Task directions: Quote the records in full and leave their pictures out.

==*==

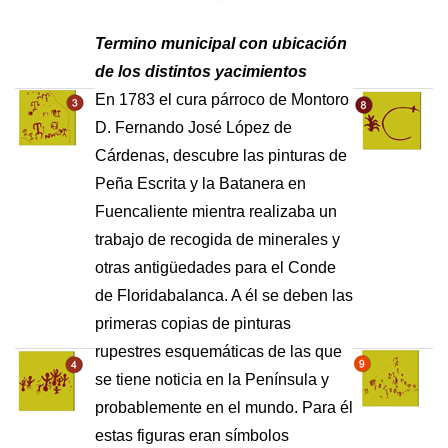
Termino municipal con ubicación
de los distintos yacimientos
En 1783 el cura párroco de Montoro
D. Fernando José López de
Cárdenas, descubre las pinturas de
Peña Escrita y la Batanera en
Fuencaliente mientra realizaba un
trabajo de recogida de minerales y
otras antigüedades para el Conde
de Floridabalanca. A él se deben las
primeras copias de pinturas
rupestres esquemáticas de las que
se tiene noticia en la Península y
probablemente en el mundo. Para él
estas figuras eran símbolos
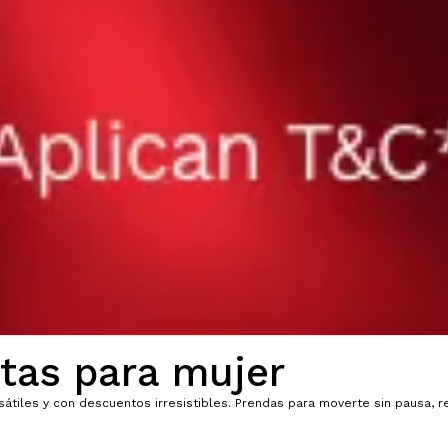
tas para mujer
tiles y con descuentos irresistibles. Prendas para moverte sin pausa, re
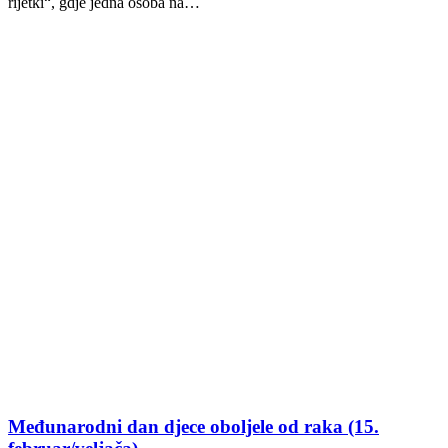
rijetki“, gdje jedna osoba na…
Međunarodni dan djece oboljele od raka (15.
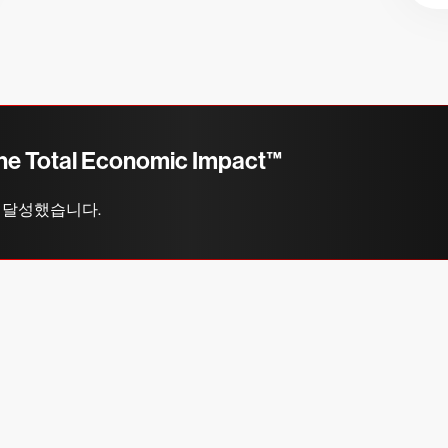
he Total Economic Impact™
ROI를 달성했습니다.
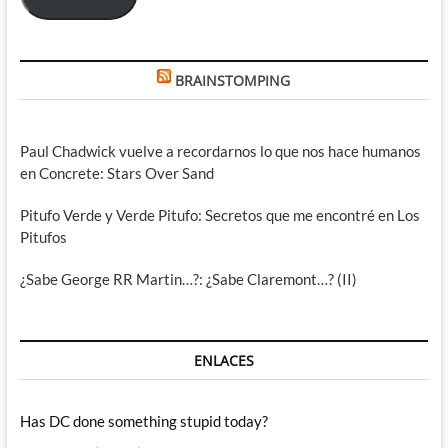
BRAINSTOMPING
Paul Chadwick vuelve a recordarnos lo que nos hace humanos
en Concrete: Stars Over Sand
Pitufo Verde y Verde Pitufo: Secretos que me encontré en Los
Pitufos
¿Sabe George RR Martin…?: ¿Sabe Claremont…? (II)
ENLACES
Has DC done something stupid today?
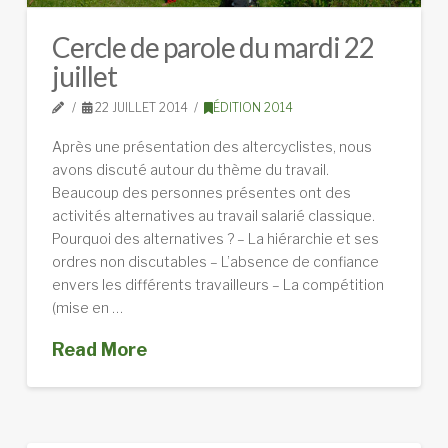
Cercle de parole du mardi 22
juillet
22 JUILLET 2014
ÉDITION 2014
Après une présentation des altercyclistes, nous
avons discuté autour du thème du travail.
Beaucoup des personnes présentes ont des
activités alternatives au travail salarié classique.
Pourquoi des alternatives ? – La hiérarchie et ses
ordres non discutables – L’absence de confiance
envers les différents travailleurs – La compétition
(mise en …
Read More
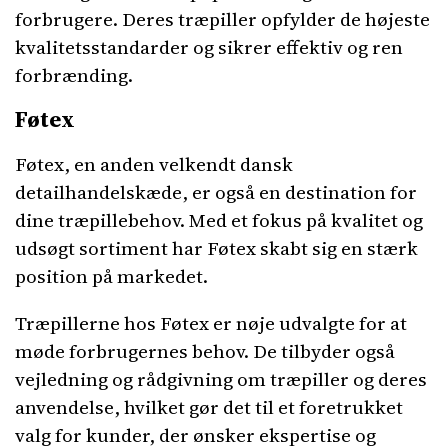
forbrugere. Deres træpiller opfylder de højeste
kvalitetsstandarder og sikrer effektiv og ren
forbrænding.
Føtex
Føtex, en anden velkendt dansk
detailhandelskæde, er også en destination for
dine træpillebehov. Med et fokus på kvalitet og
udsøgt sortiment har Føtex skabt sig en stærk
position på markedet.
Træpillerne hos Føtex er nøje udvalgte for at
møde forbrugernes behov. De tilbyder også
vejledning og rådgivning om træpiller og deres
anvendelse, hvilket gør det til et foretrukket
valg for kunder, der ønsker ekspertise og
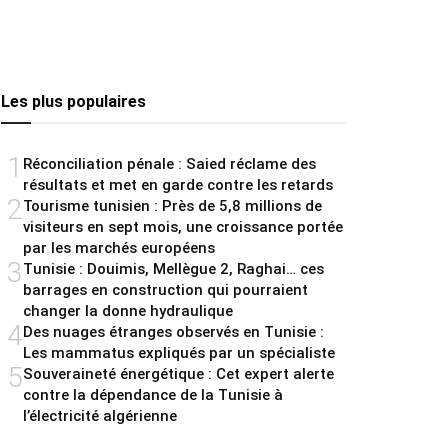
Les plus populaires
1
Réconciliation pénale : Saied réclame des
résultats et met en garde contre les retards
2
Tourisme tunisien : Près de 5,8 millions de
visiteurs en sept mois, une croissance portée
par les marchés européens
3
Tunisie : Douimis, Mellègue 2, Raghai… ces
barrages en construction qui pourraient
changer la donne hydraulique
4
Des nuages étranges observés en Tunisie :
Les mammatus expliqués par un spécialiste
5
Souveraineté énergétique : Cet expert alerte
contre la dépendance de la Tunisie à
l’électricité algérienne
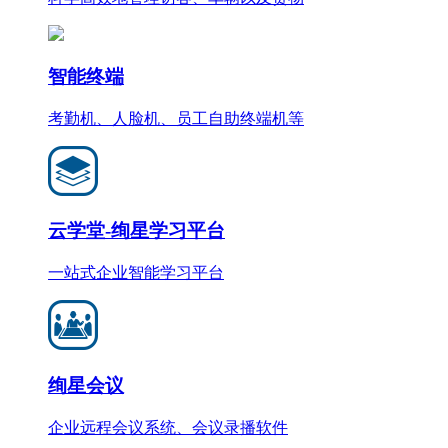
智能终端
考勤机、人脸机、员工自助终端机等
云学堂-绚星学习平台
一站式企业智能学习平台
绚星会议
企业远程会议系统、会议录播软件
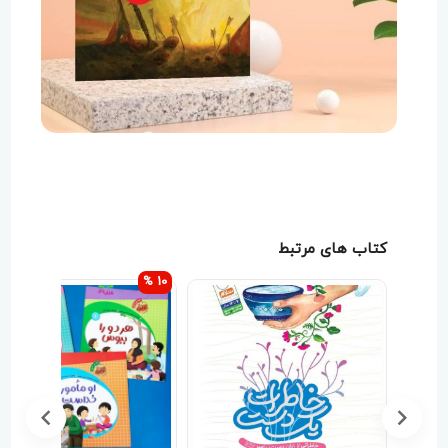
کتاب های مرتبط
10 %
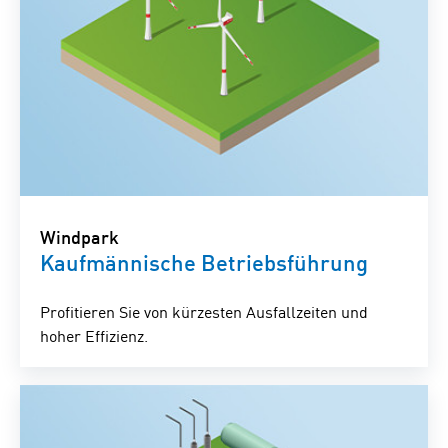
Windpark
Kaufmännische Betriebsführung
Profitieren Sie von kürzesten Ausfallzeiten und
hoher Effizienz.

==*==

Exercise solution:
Termino municipal con ubicación
de los distintos yacimientos
En 1783 el cura párroco de Montoro
D. Fernando José López de
Cárdenas, descubre las pinturas de
Peña Escrita y la Batanera en
Fuencaliente mientra realizaba un
trabajo de recogida de minerales y
otras antigüedades para el Conde
de Floridabalanca. A él se deben las
primeras copias de pinturas
rupestres esquemáticas de las que
se tiene noticia en la Península y
probablemente en el mundo. Para él
estas figuras eran símbolos
tas para mujer
tiles y con descuentos irresistibles. Prendas para moverte sin pausa, re
rijetki“, gdje jedna osoba na…
Međunarodni dan djece oboljele od raka (15.
he Total Economic Impact™
ROI를 달성했습니다.
BRAINSTOMPING
Paul Chadwick vuelve a recordarnos lo que nos hace humanos
en Concrete: Stars Over Sand
Pitufo Verde y Verde Pitufo: Secretos que me encontré en Los
Pitufos
¿Sabe George RR Martin…?: ¿Sabe Claremont…? (II)
ENLACES
Has DC done something stupid today?
Cercle de parole du mardi 22
juillet
22 JUILLET 2014
ÉDITION 2014
Après une présentation des altercyclistes, nous
avons discuté autour du thème du travail.
Beaucoup des personnes présentes ont des
activités alternatives au travail salarié classique.
Pourquoi des alternatives ? – La hiérarchie et ses
ordres non discutables – L’absence de confiance
envers les différents travailleurs – La compétition
(mise en …
Read More
forbrugere. Deres træpiller opfylder de højeste
kvalitetsstandarder og sikrer effektiv og ren
forbrænding.
Føtex
Føtex, en anden velkendt dansk
detailhandelskæde, er også en destination for
dine træpillebehov. Med et fokus på kvalitet og
udsøgt sortiment har Føtex skabt sig en stærk
position på markedet.
Træpillerne hos Føtex er nøje udvalgte for at
møde forbrugernes behov. De tilbyder også
vejledning og rådgivning om træpiller og deres
anvendelse, hvilket gør det til et foretrukket
valg for kunder, der ønsker ekspertise og
Les plus populaires
1
Réconciliation pénale : Saied réclame des
résultats et met en garde contre les retards
2
Tourisme tunisien : Près de 5,8 millions de
visiteurs en sept mois, une croissance portée
par les marchés européens
3
Tunisie : Douimis, Mellègue 2, Raghai… ces
barrages en construction qui pourraient
changer la donne hydraulique
4
Des nuages étranges observés en Tunisie :
Les mammatus expliqués par un spécialiste
5
Souveraineté énergétique : Cet expert alerte
contre la dépendance de la Tunisie à
l’électricité algérienne
智能终端
考勤机、人脸机、员工自助终端机等
云学堂-绚星学习平台
一站式企业智能学习平台
绚星会议
企业远程会议系统、会议录播软件
کتاب های مرتبط
10 %
Windpark
Kaufmännische Betriebsführung
Profitieren Sie von kürzesten Ausfallzeiten und
hoher Effizienz.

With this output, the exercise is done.